The Catalytic Reduction of Carboxylic Acid Derivatives and CO2 by Metal Nanoparticles on Lewis‐Acidic Supports

The development of heterogeneous catalysts for green chemical synthesis is currently a growing area in catalysis and sustainable chemistry. Especially the use of renewable carbon resources such as carbon dioxide (CO2) and biomass‐derived compounds (e. g. carboxylic acids, esters, and amides) represent highly attractive research targets. As these substances reside in a high oxidation state, efficient reduction processes are required in order to convert these substrates into useful and value‐added chemicals.
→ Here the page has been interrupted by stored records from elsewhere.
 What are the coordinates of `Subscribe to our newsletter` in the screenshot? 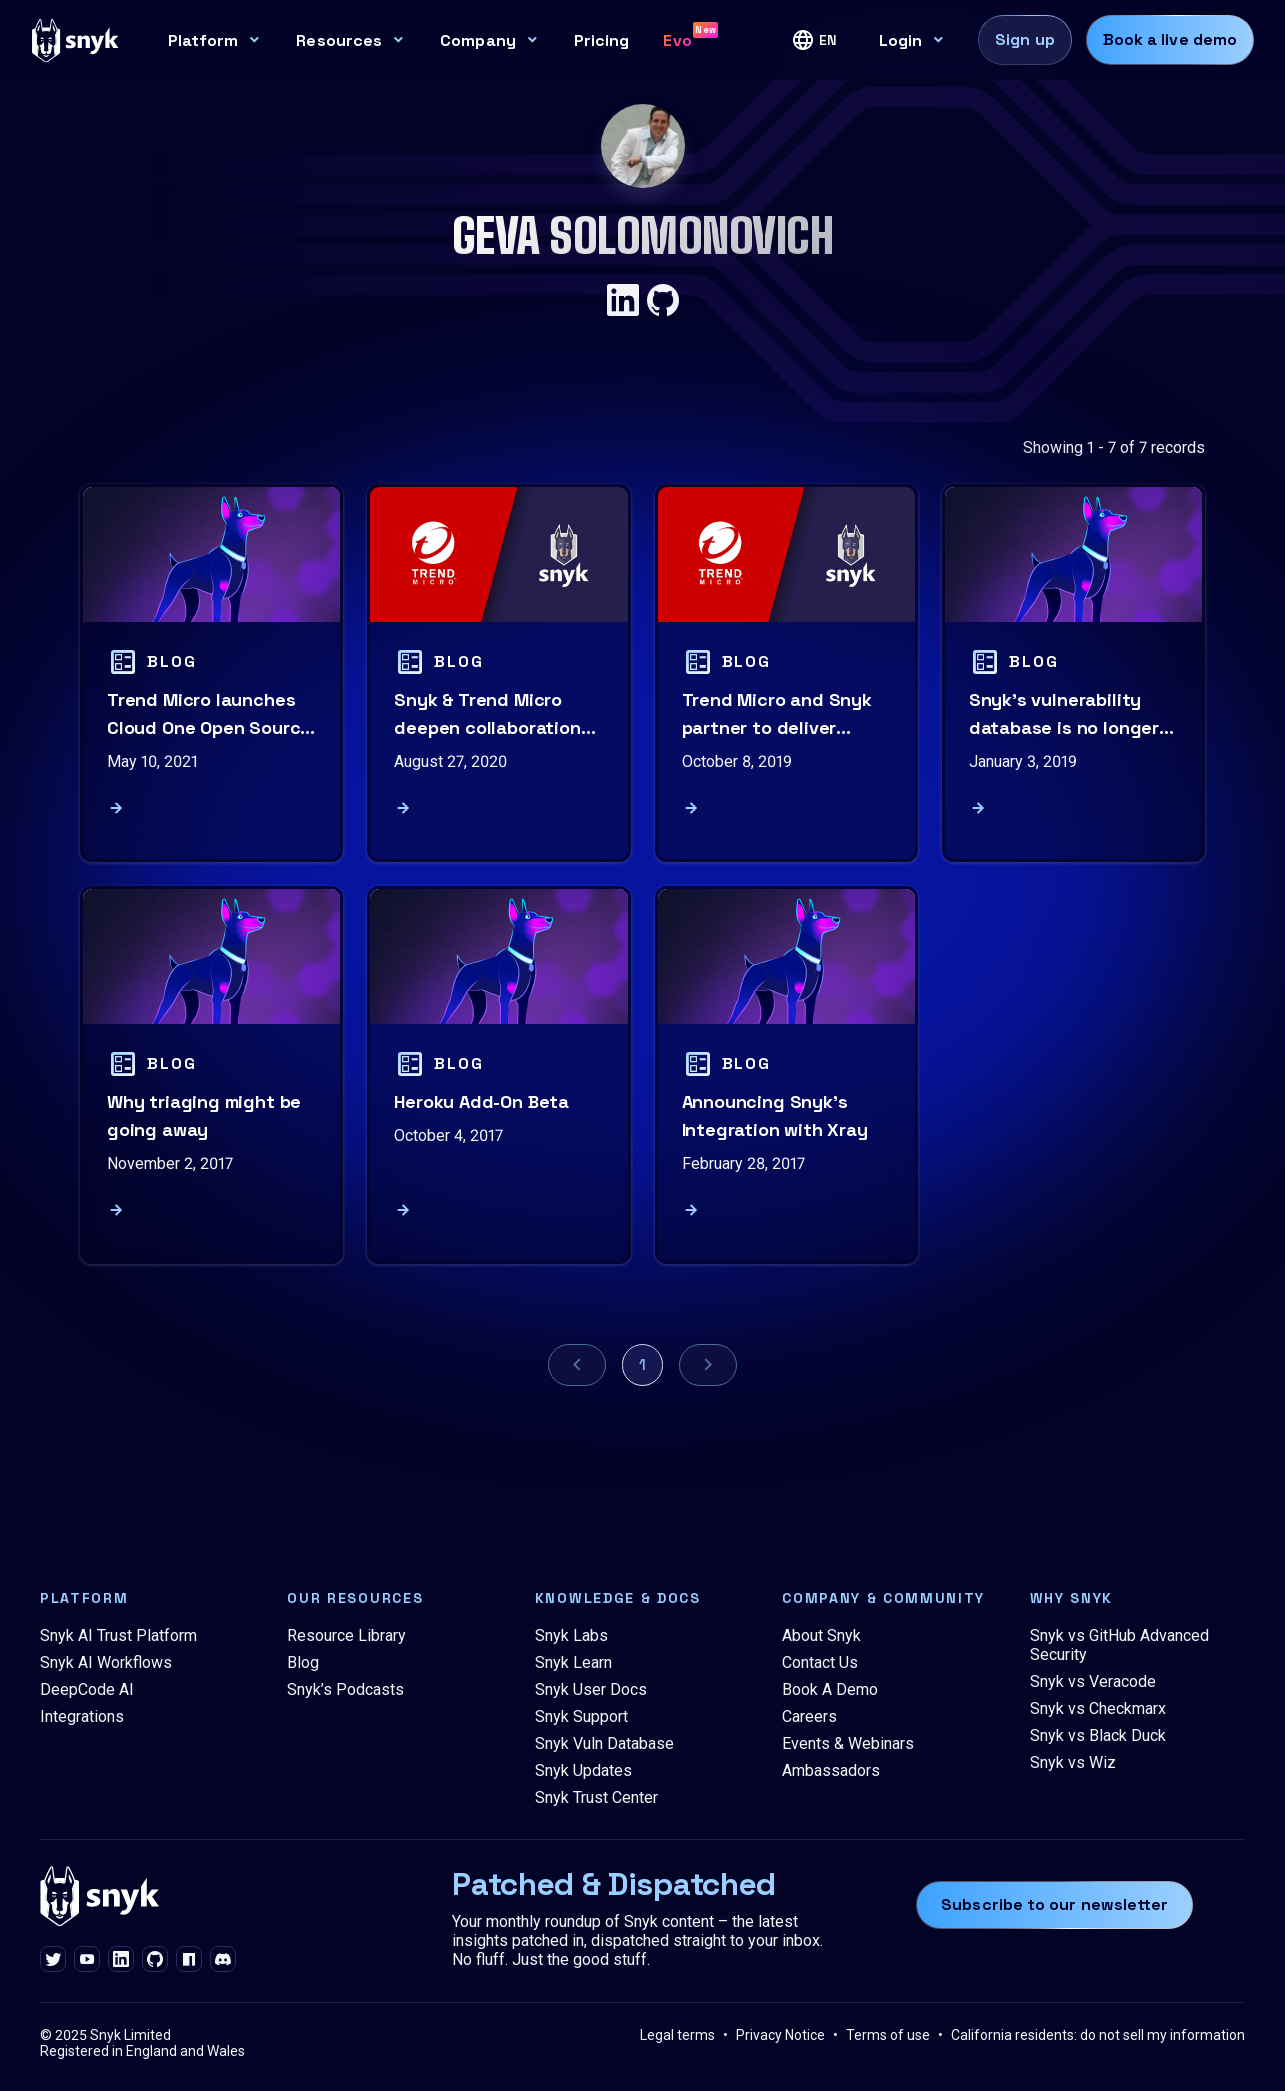 It's located at (1054, 1904).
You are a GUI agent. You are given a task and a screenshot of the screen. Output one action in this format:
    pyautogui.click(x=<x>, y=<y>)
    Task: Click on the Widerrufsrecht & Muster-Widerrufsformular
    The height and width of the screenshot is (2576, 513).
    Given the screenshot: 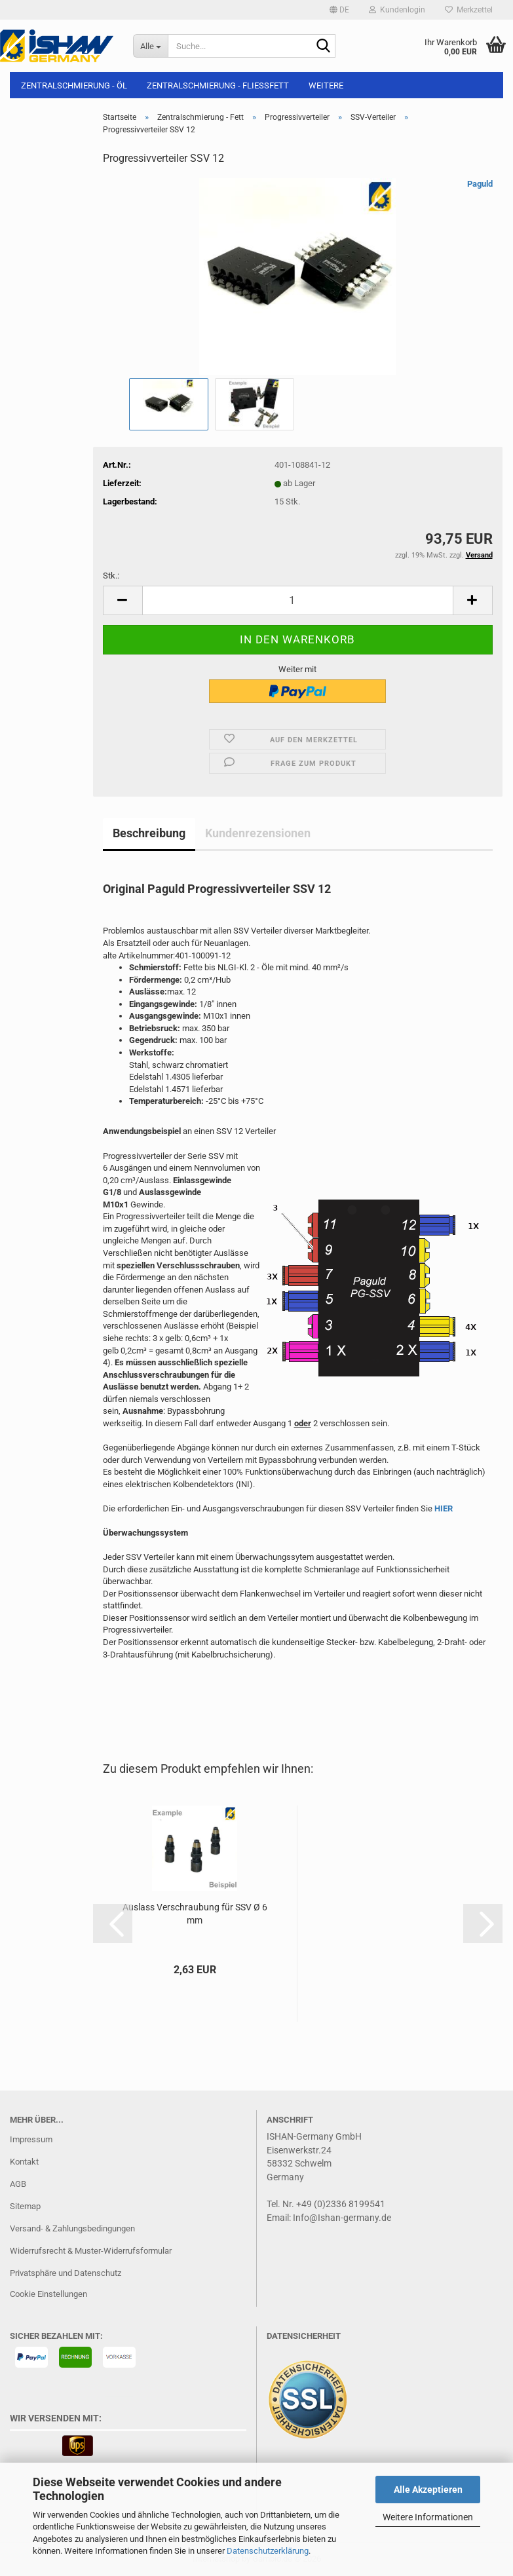 What is the action you would take?
    pyautogui.click(x=91, y=2251)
Moreover, in the interest of mass production, these substrates should be reduced by molecular H2 and a heterogeneous catalyst. In this context, our group has developed advanced catalysts and established design guidelines for catalysts that promote the reductive transformations of carboxylic acid derivatives and CO2. Our studies show that cooperative catalysis between Lewis‐acidic sites on the catalyst support and supported metal nanoparticles are crucial for the success of these challenging hydrogenations. In this review, we summarize the results of our recent studies on the direct synthesis of value‐added chemicals from CO2 and carboxylic acid derivatives using supported transition‐metal catalysts, and we propose a design concept for heterogeneous catalysts that promote these processes. The cooperative catalysis of Lewis‐acidic metal oxides and metallic Pt nanoparticles for a variety of challenging hydrogenation processes are reviewed. The underlying reaction mechanisms and structure‐activity relationships are discussed in order to develop a design guidelines for advanced multifunctional heterogeneous catalysts.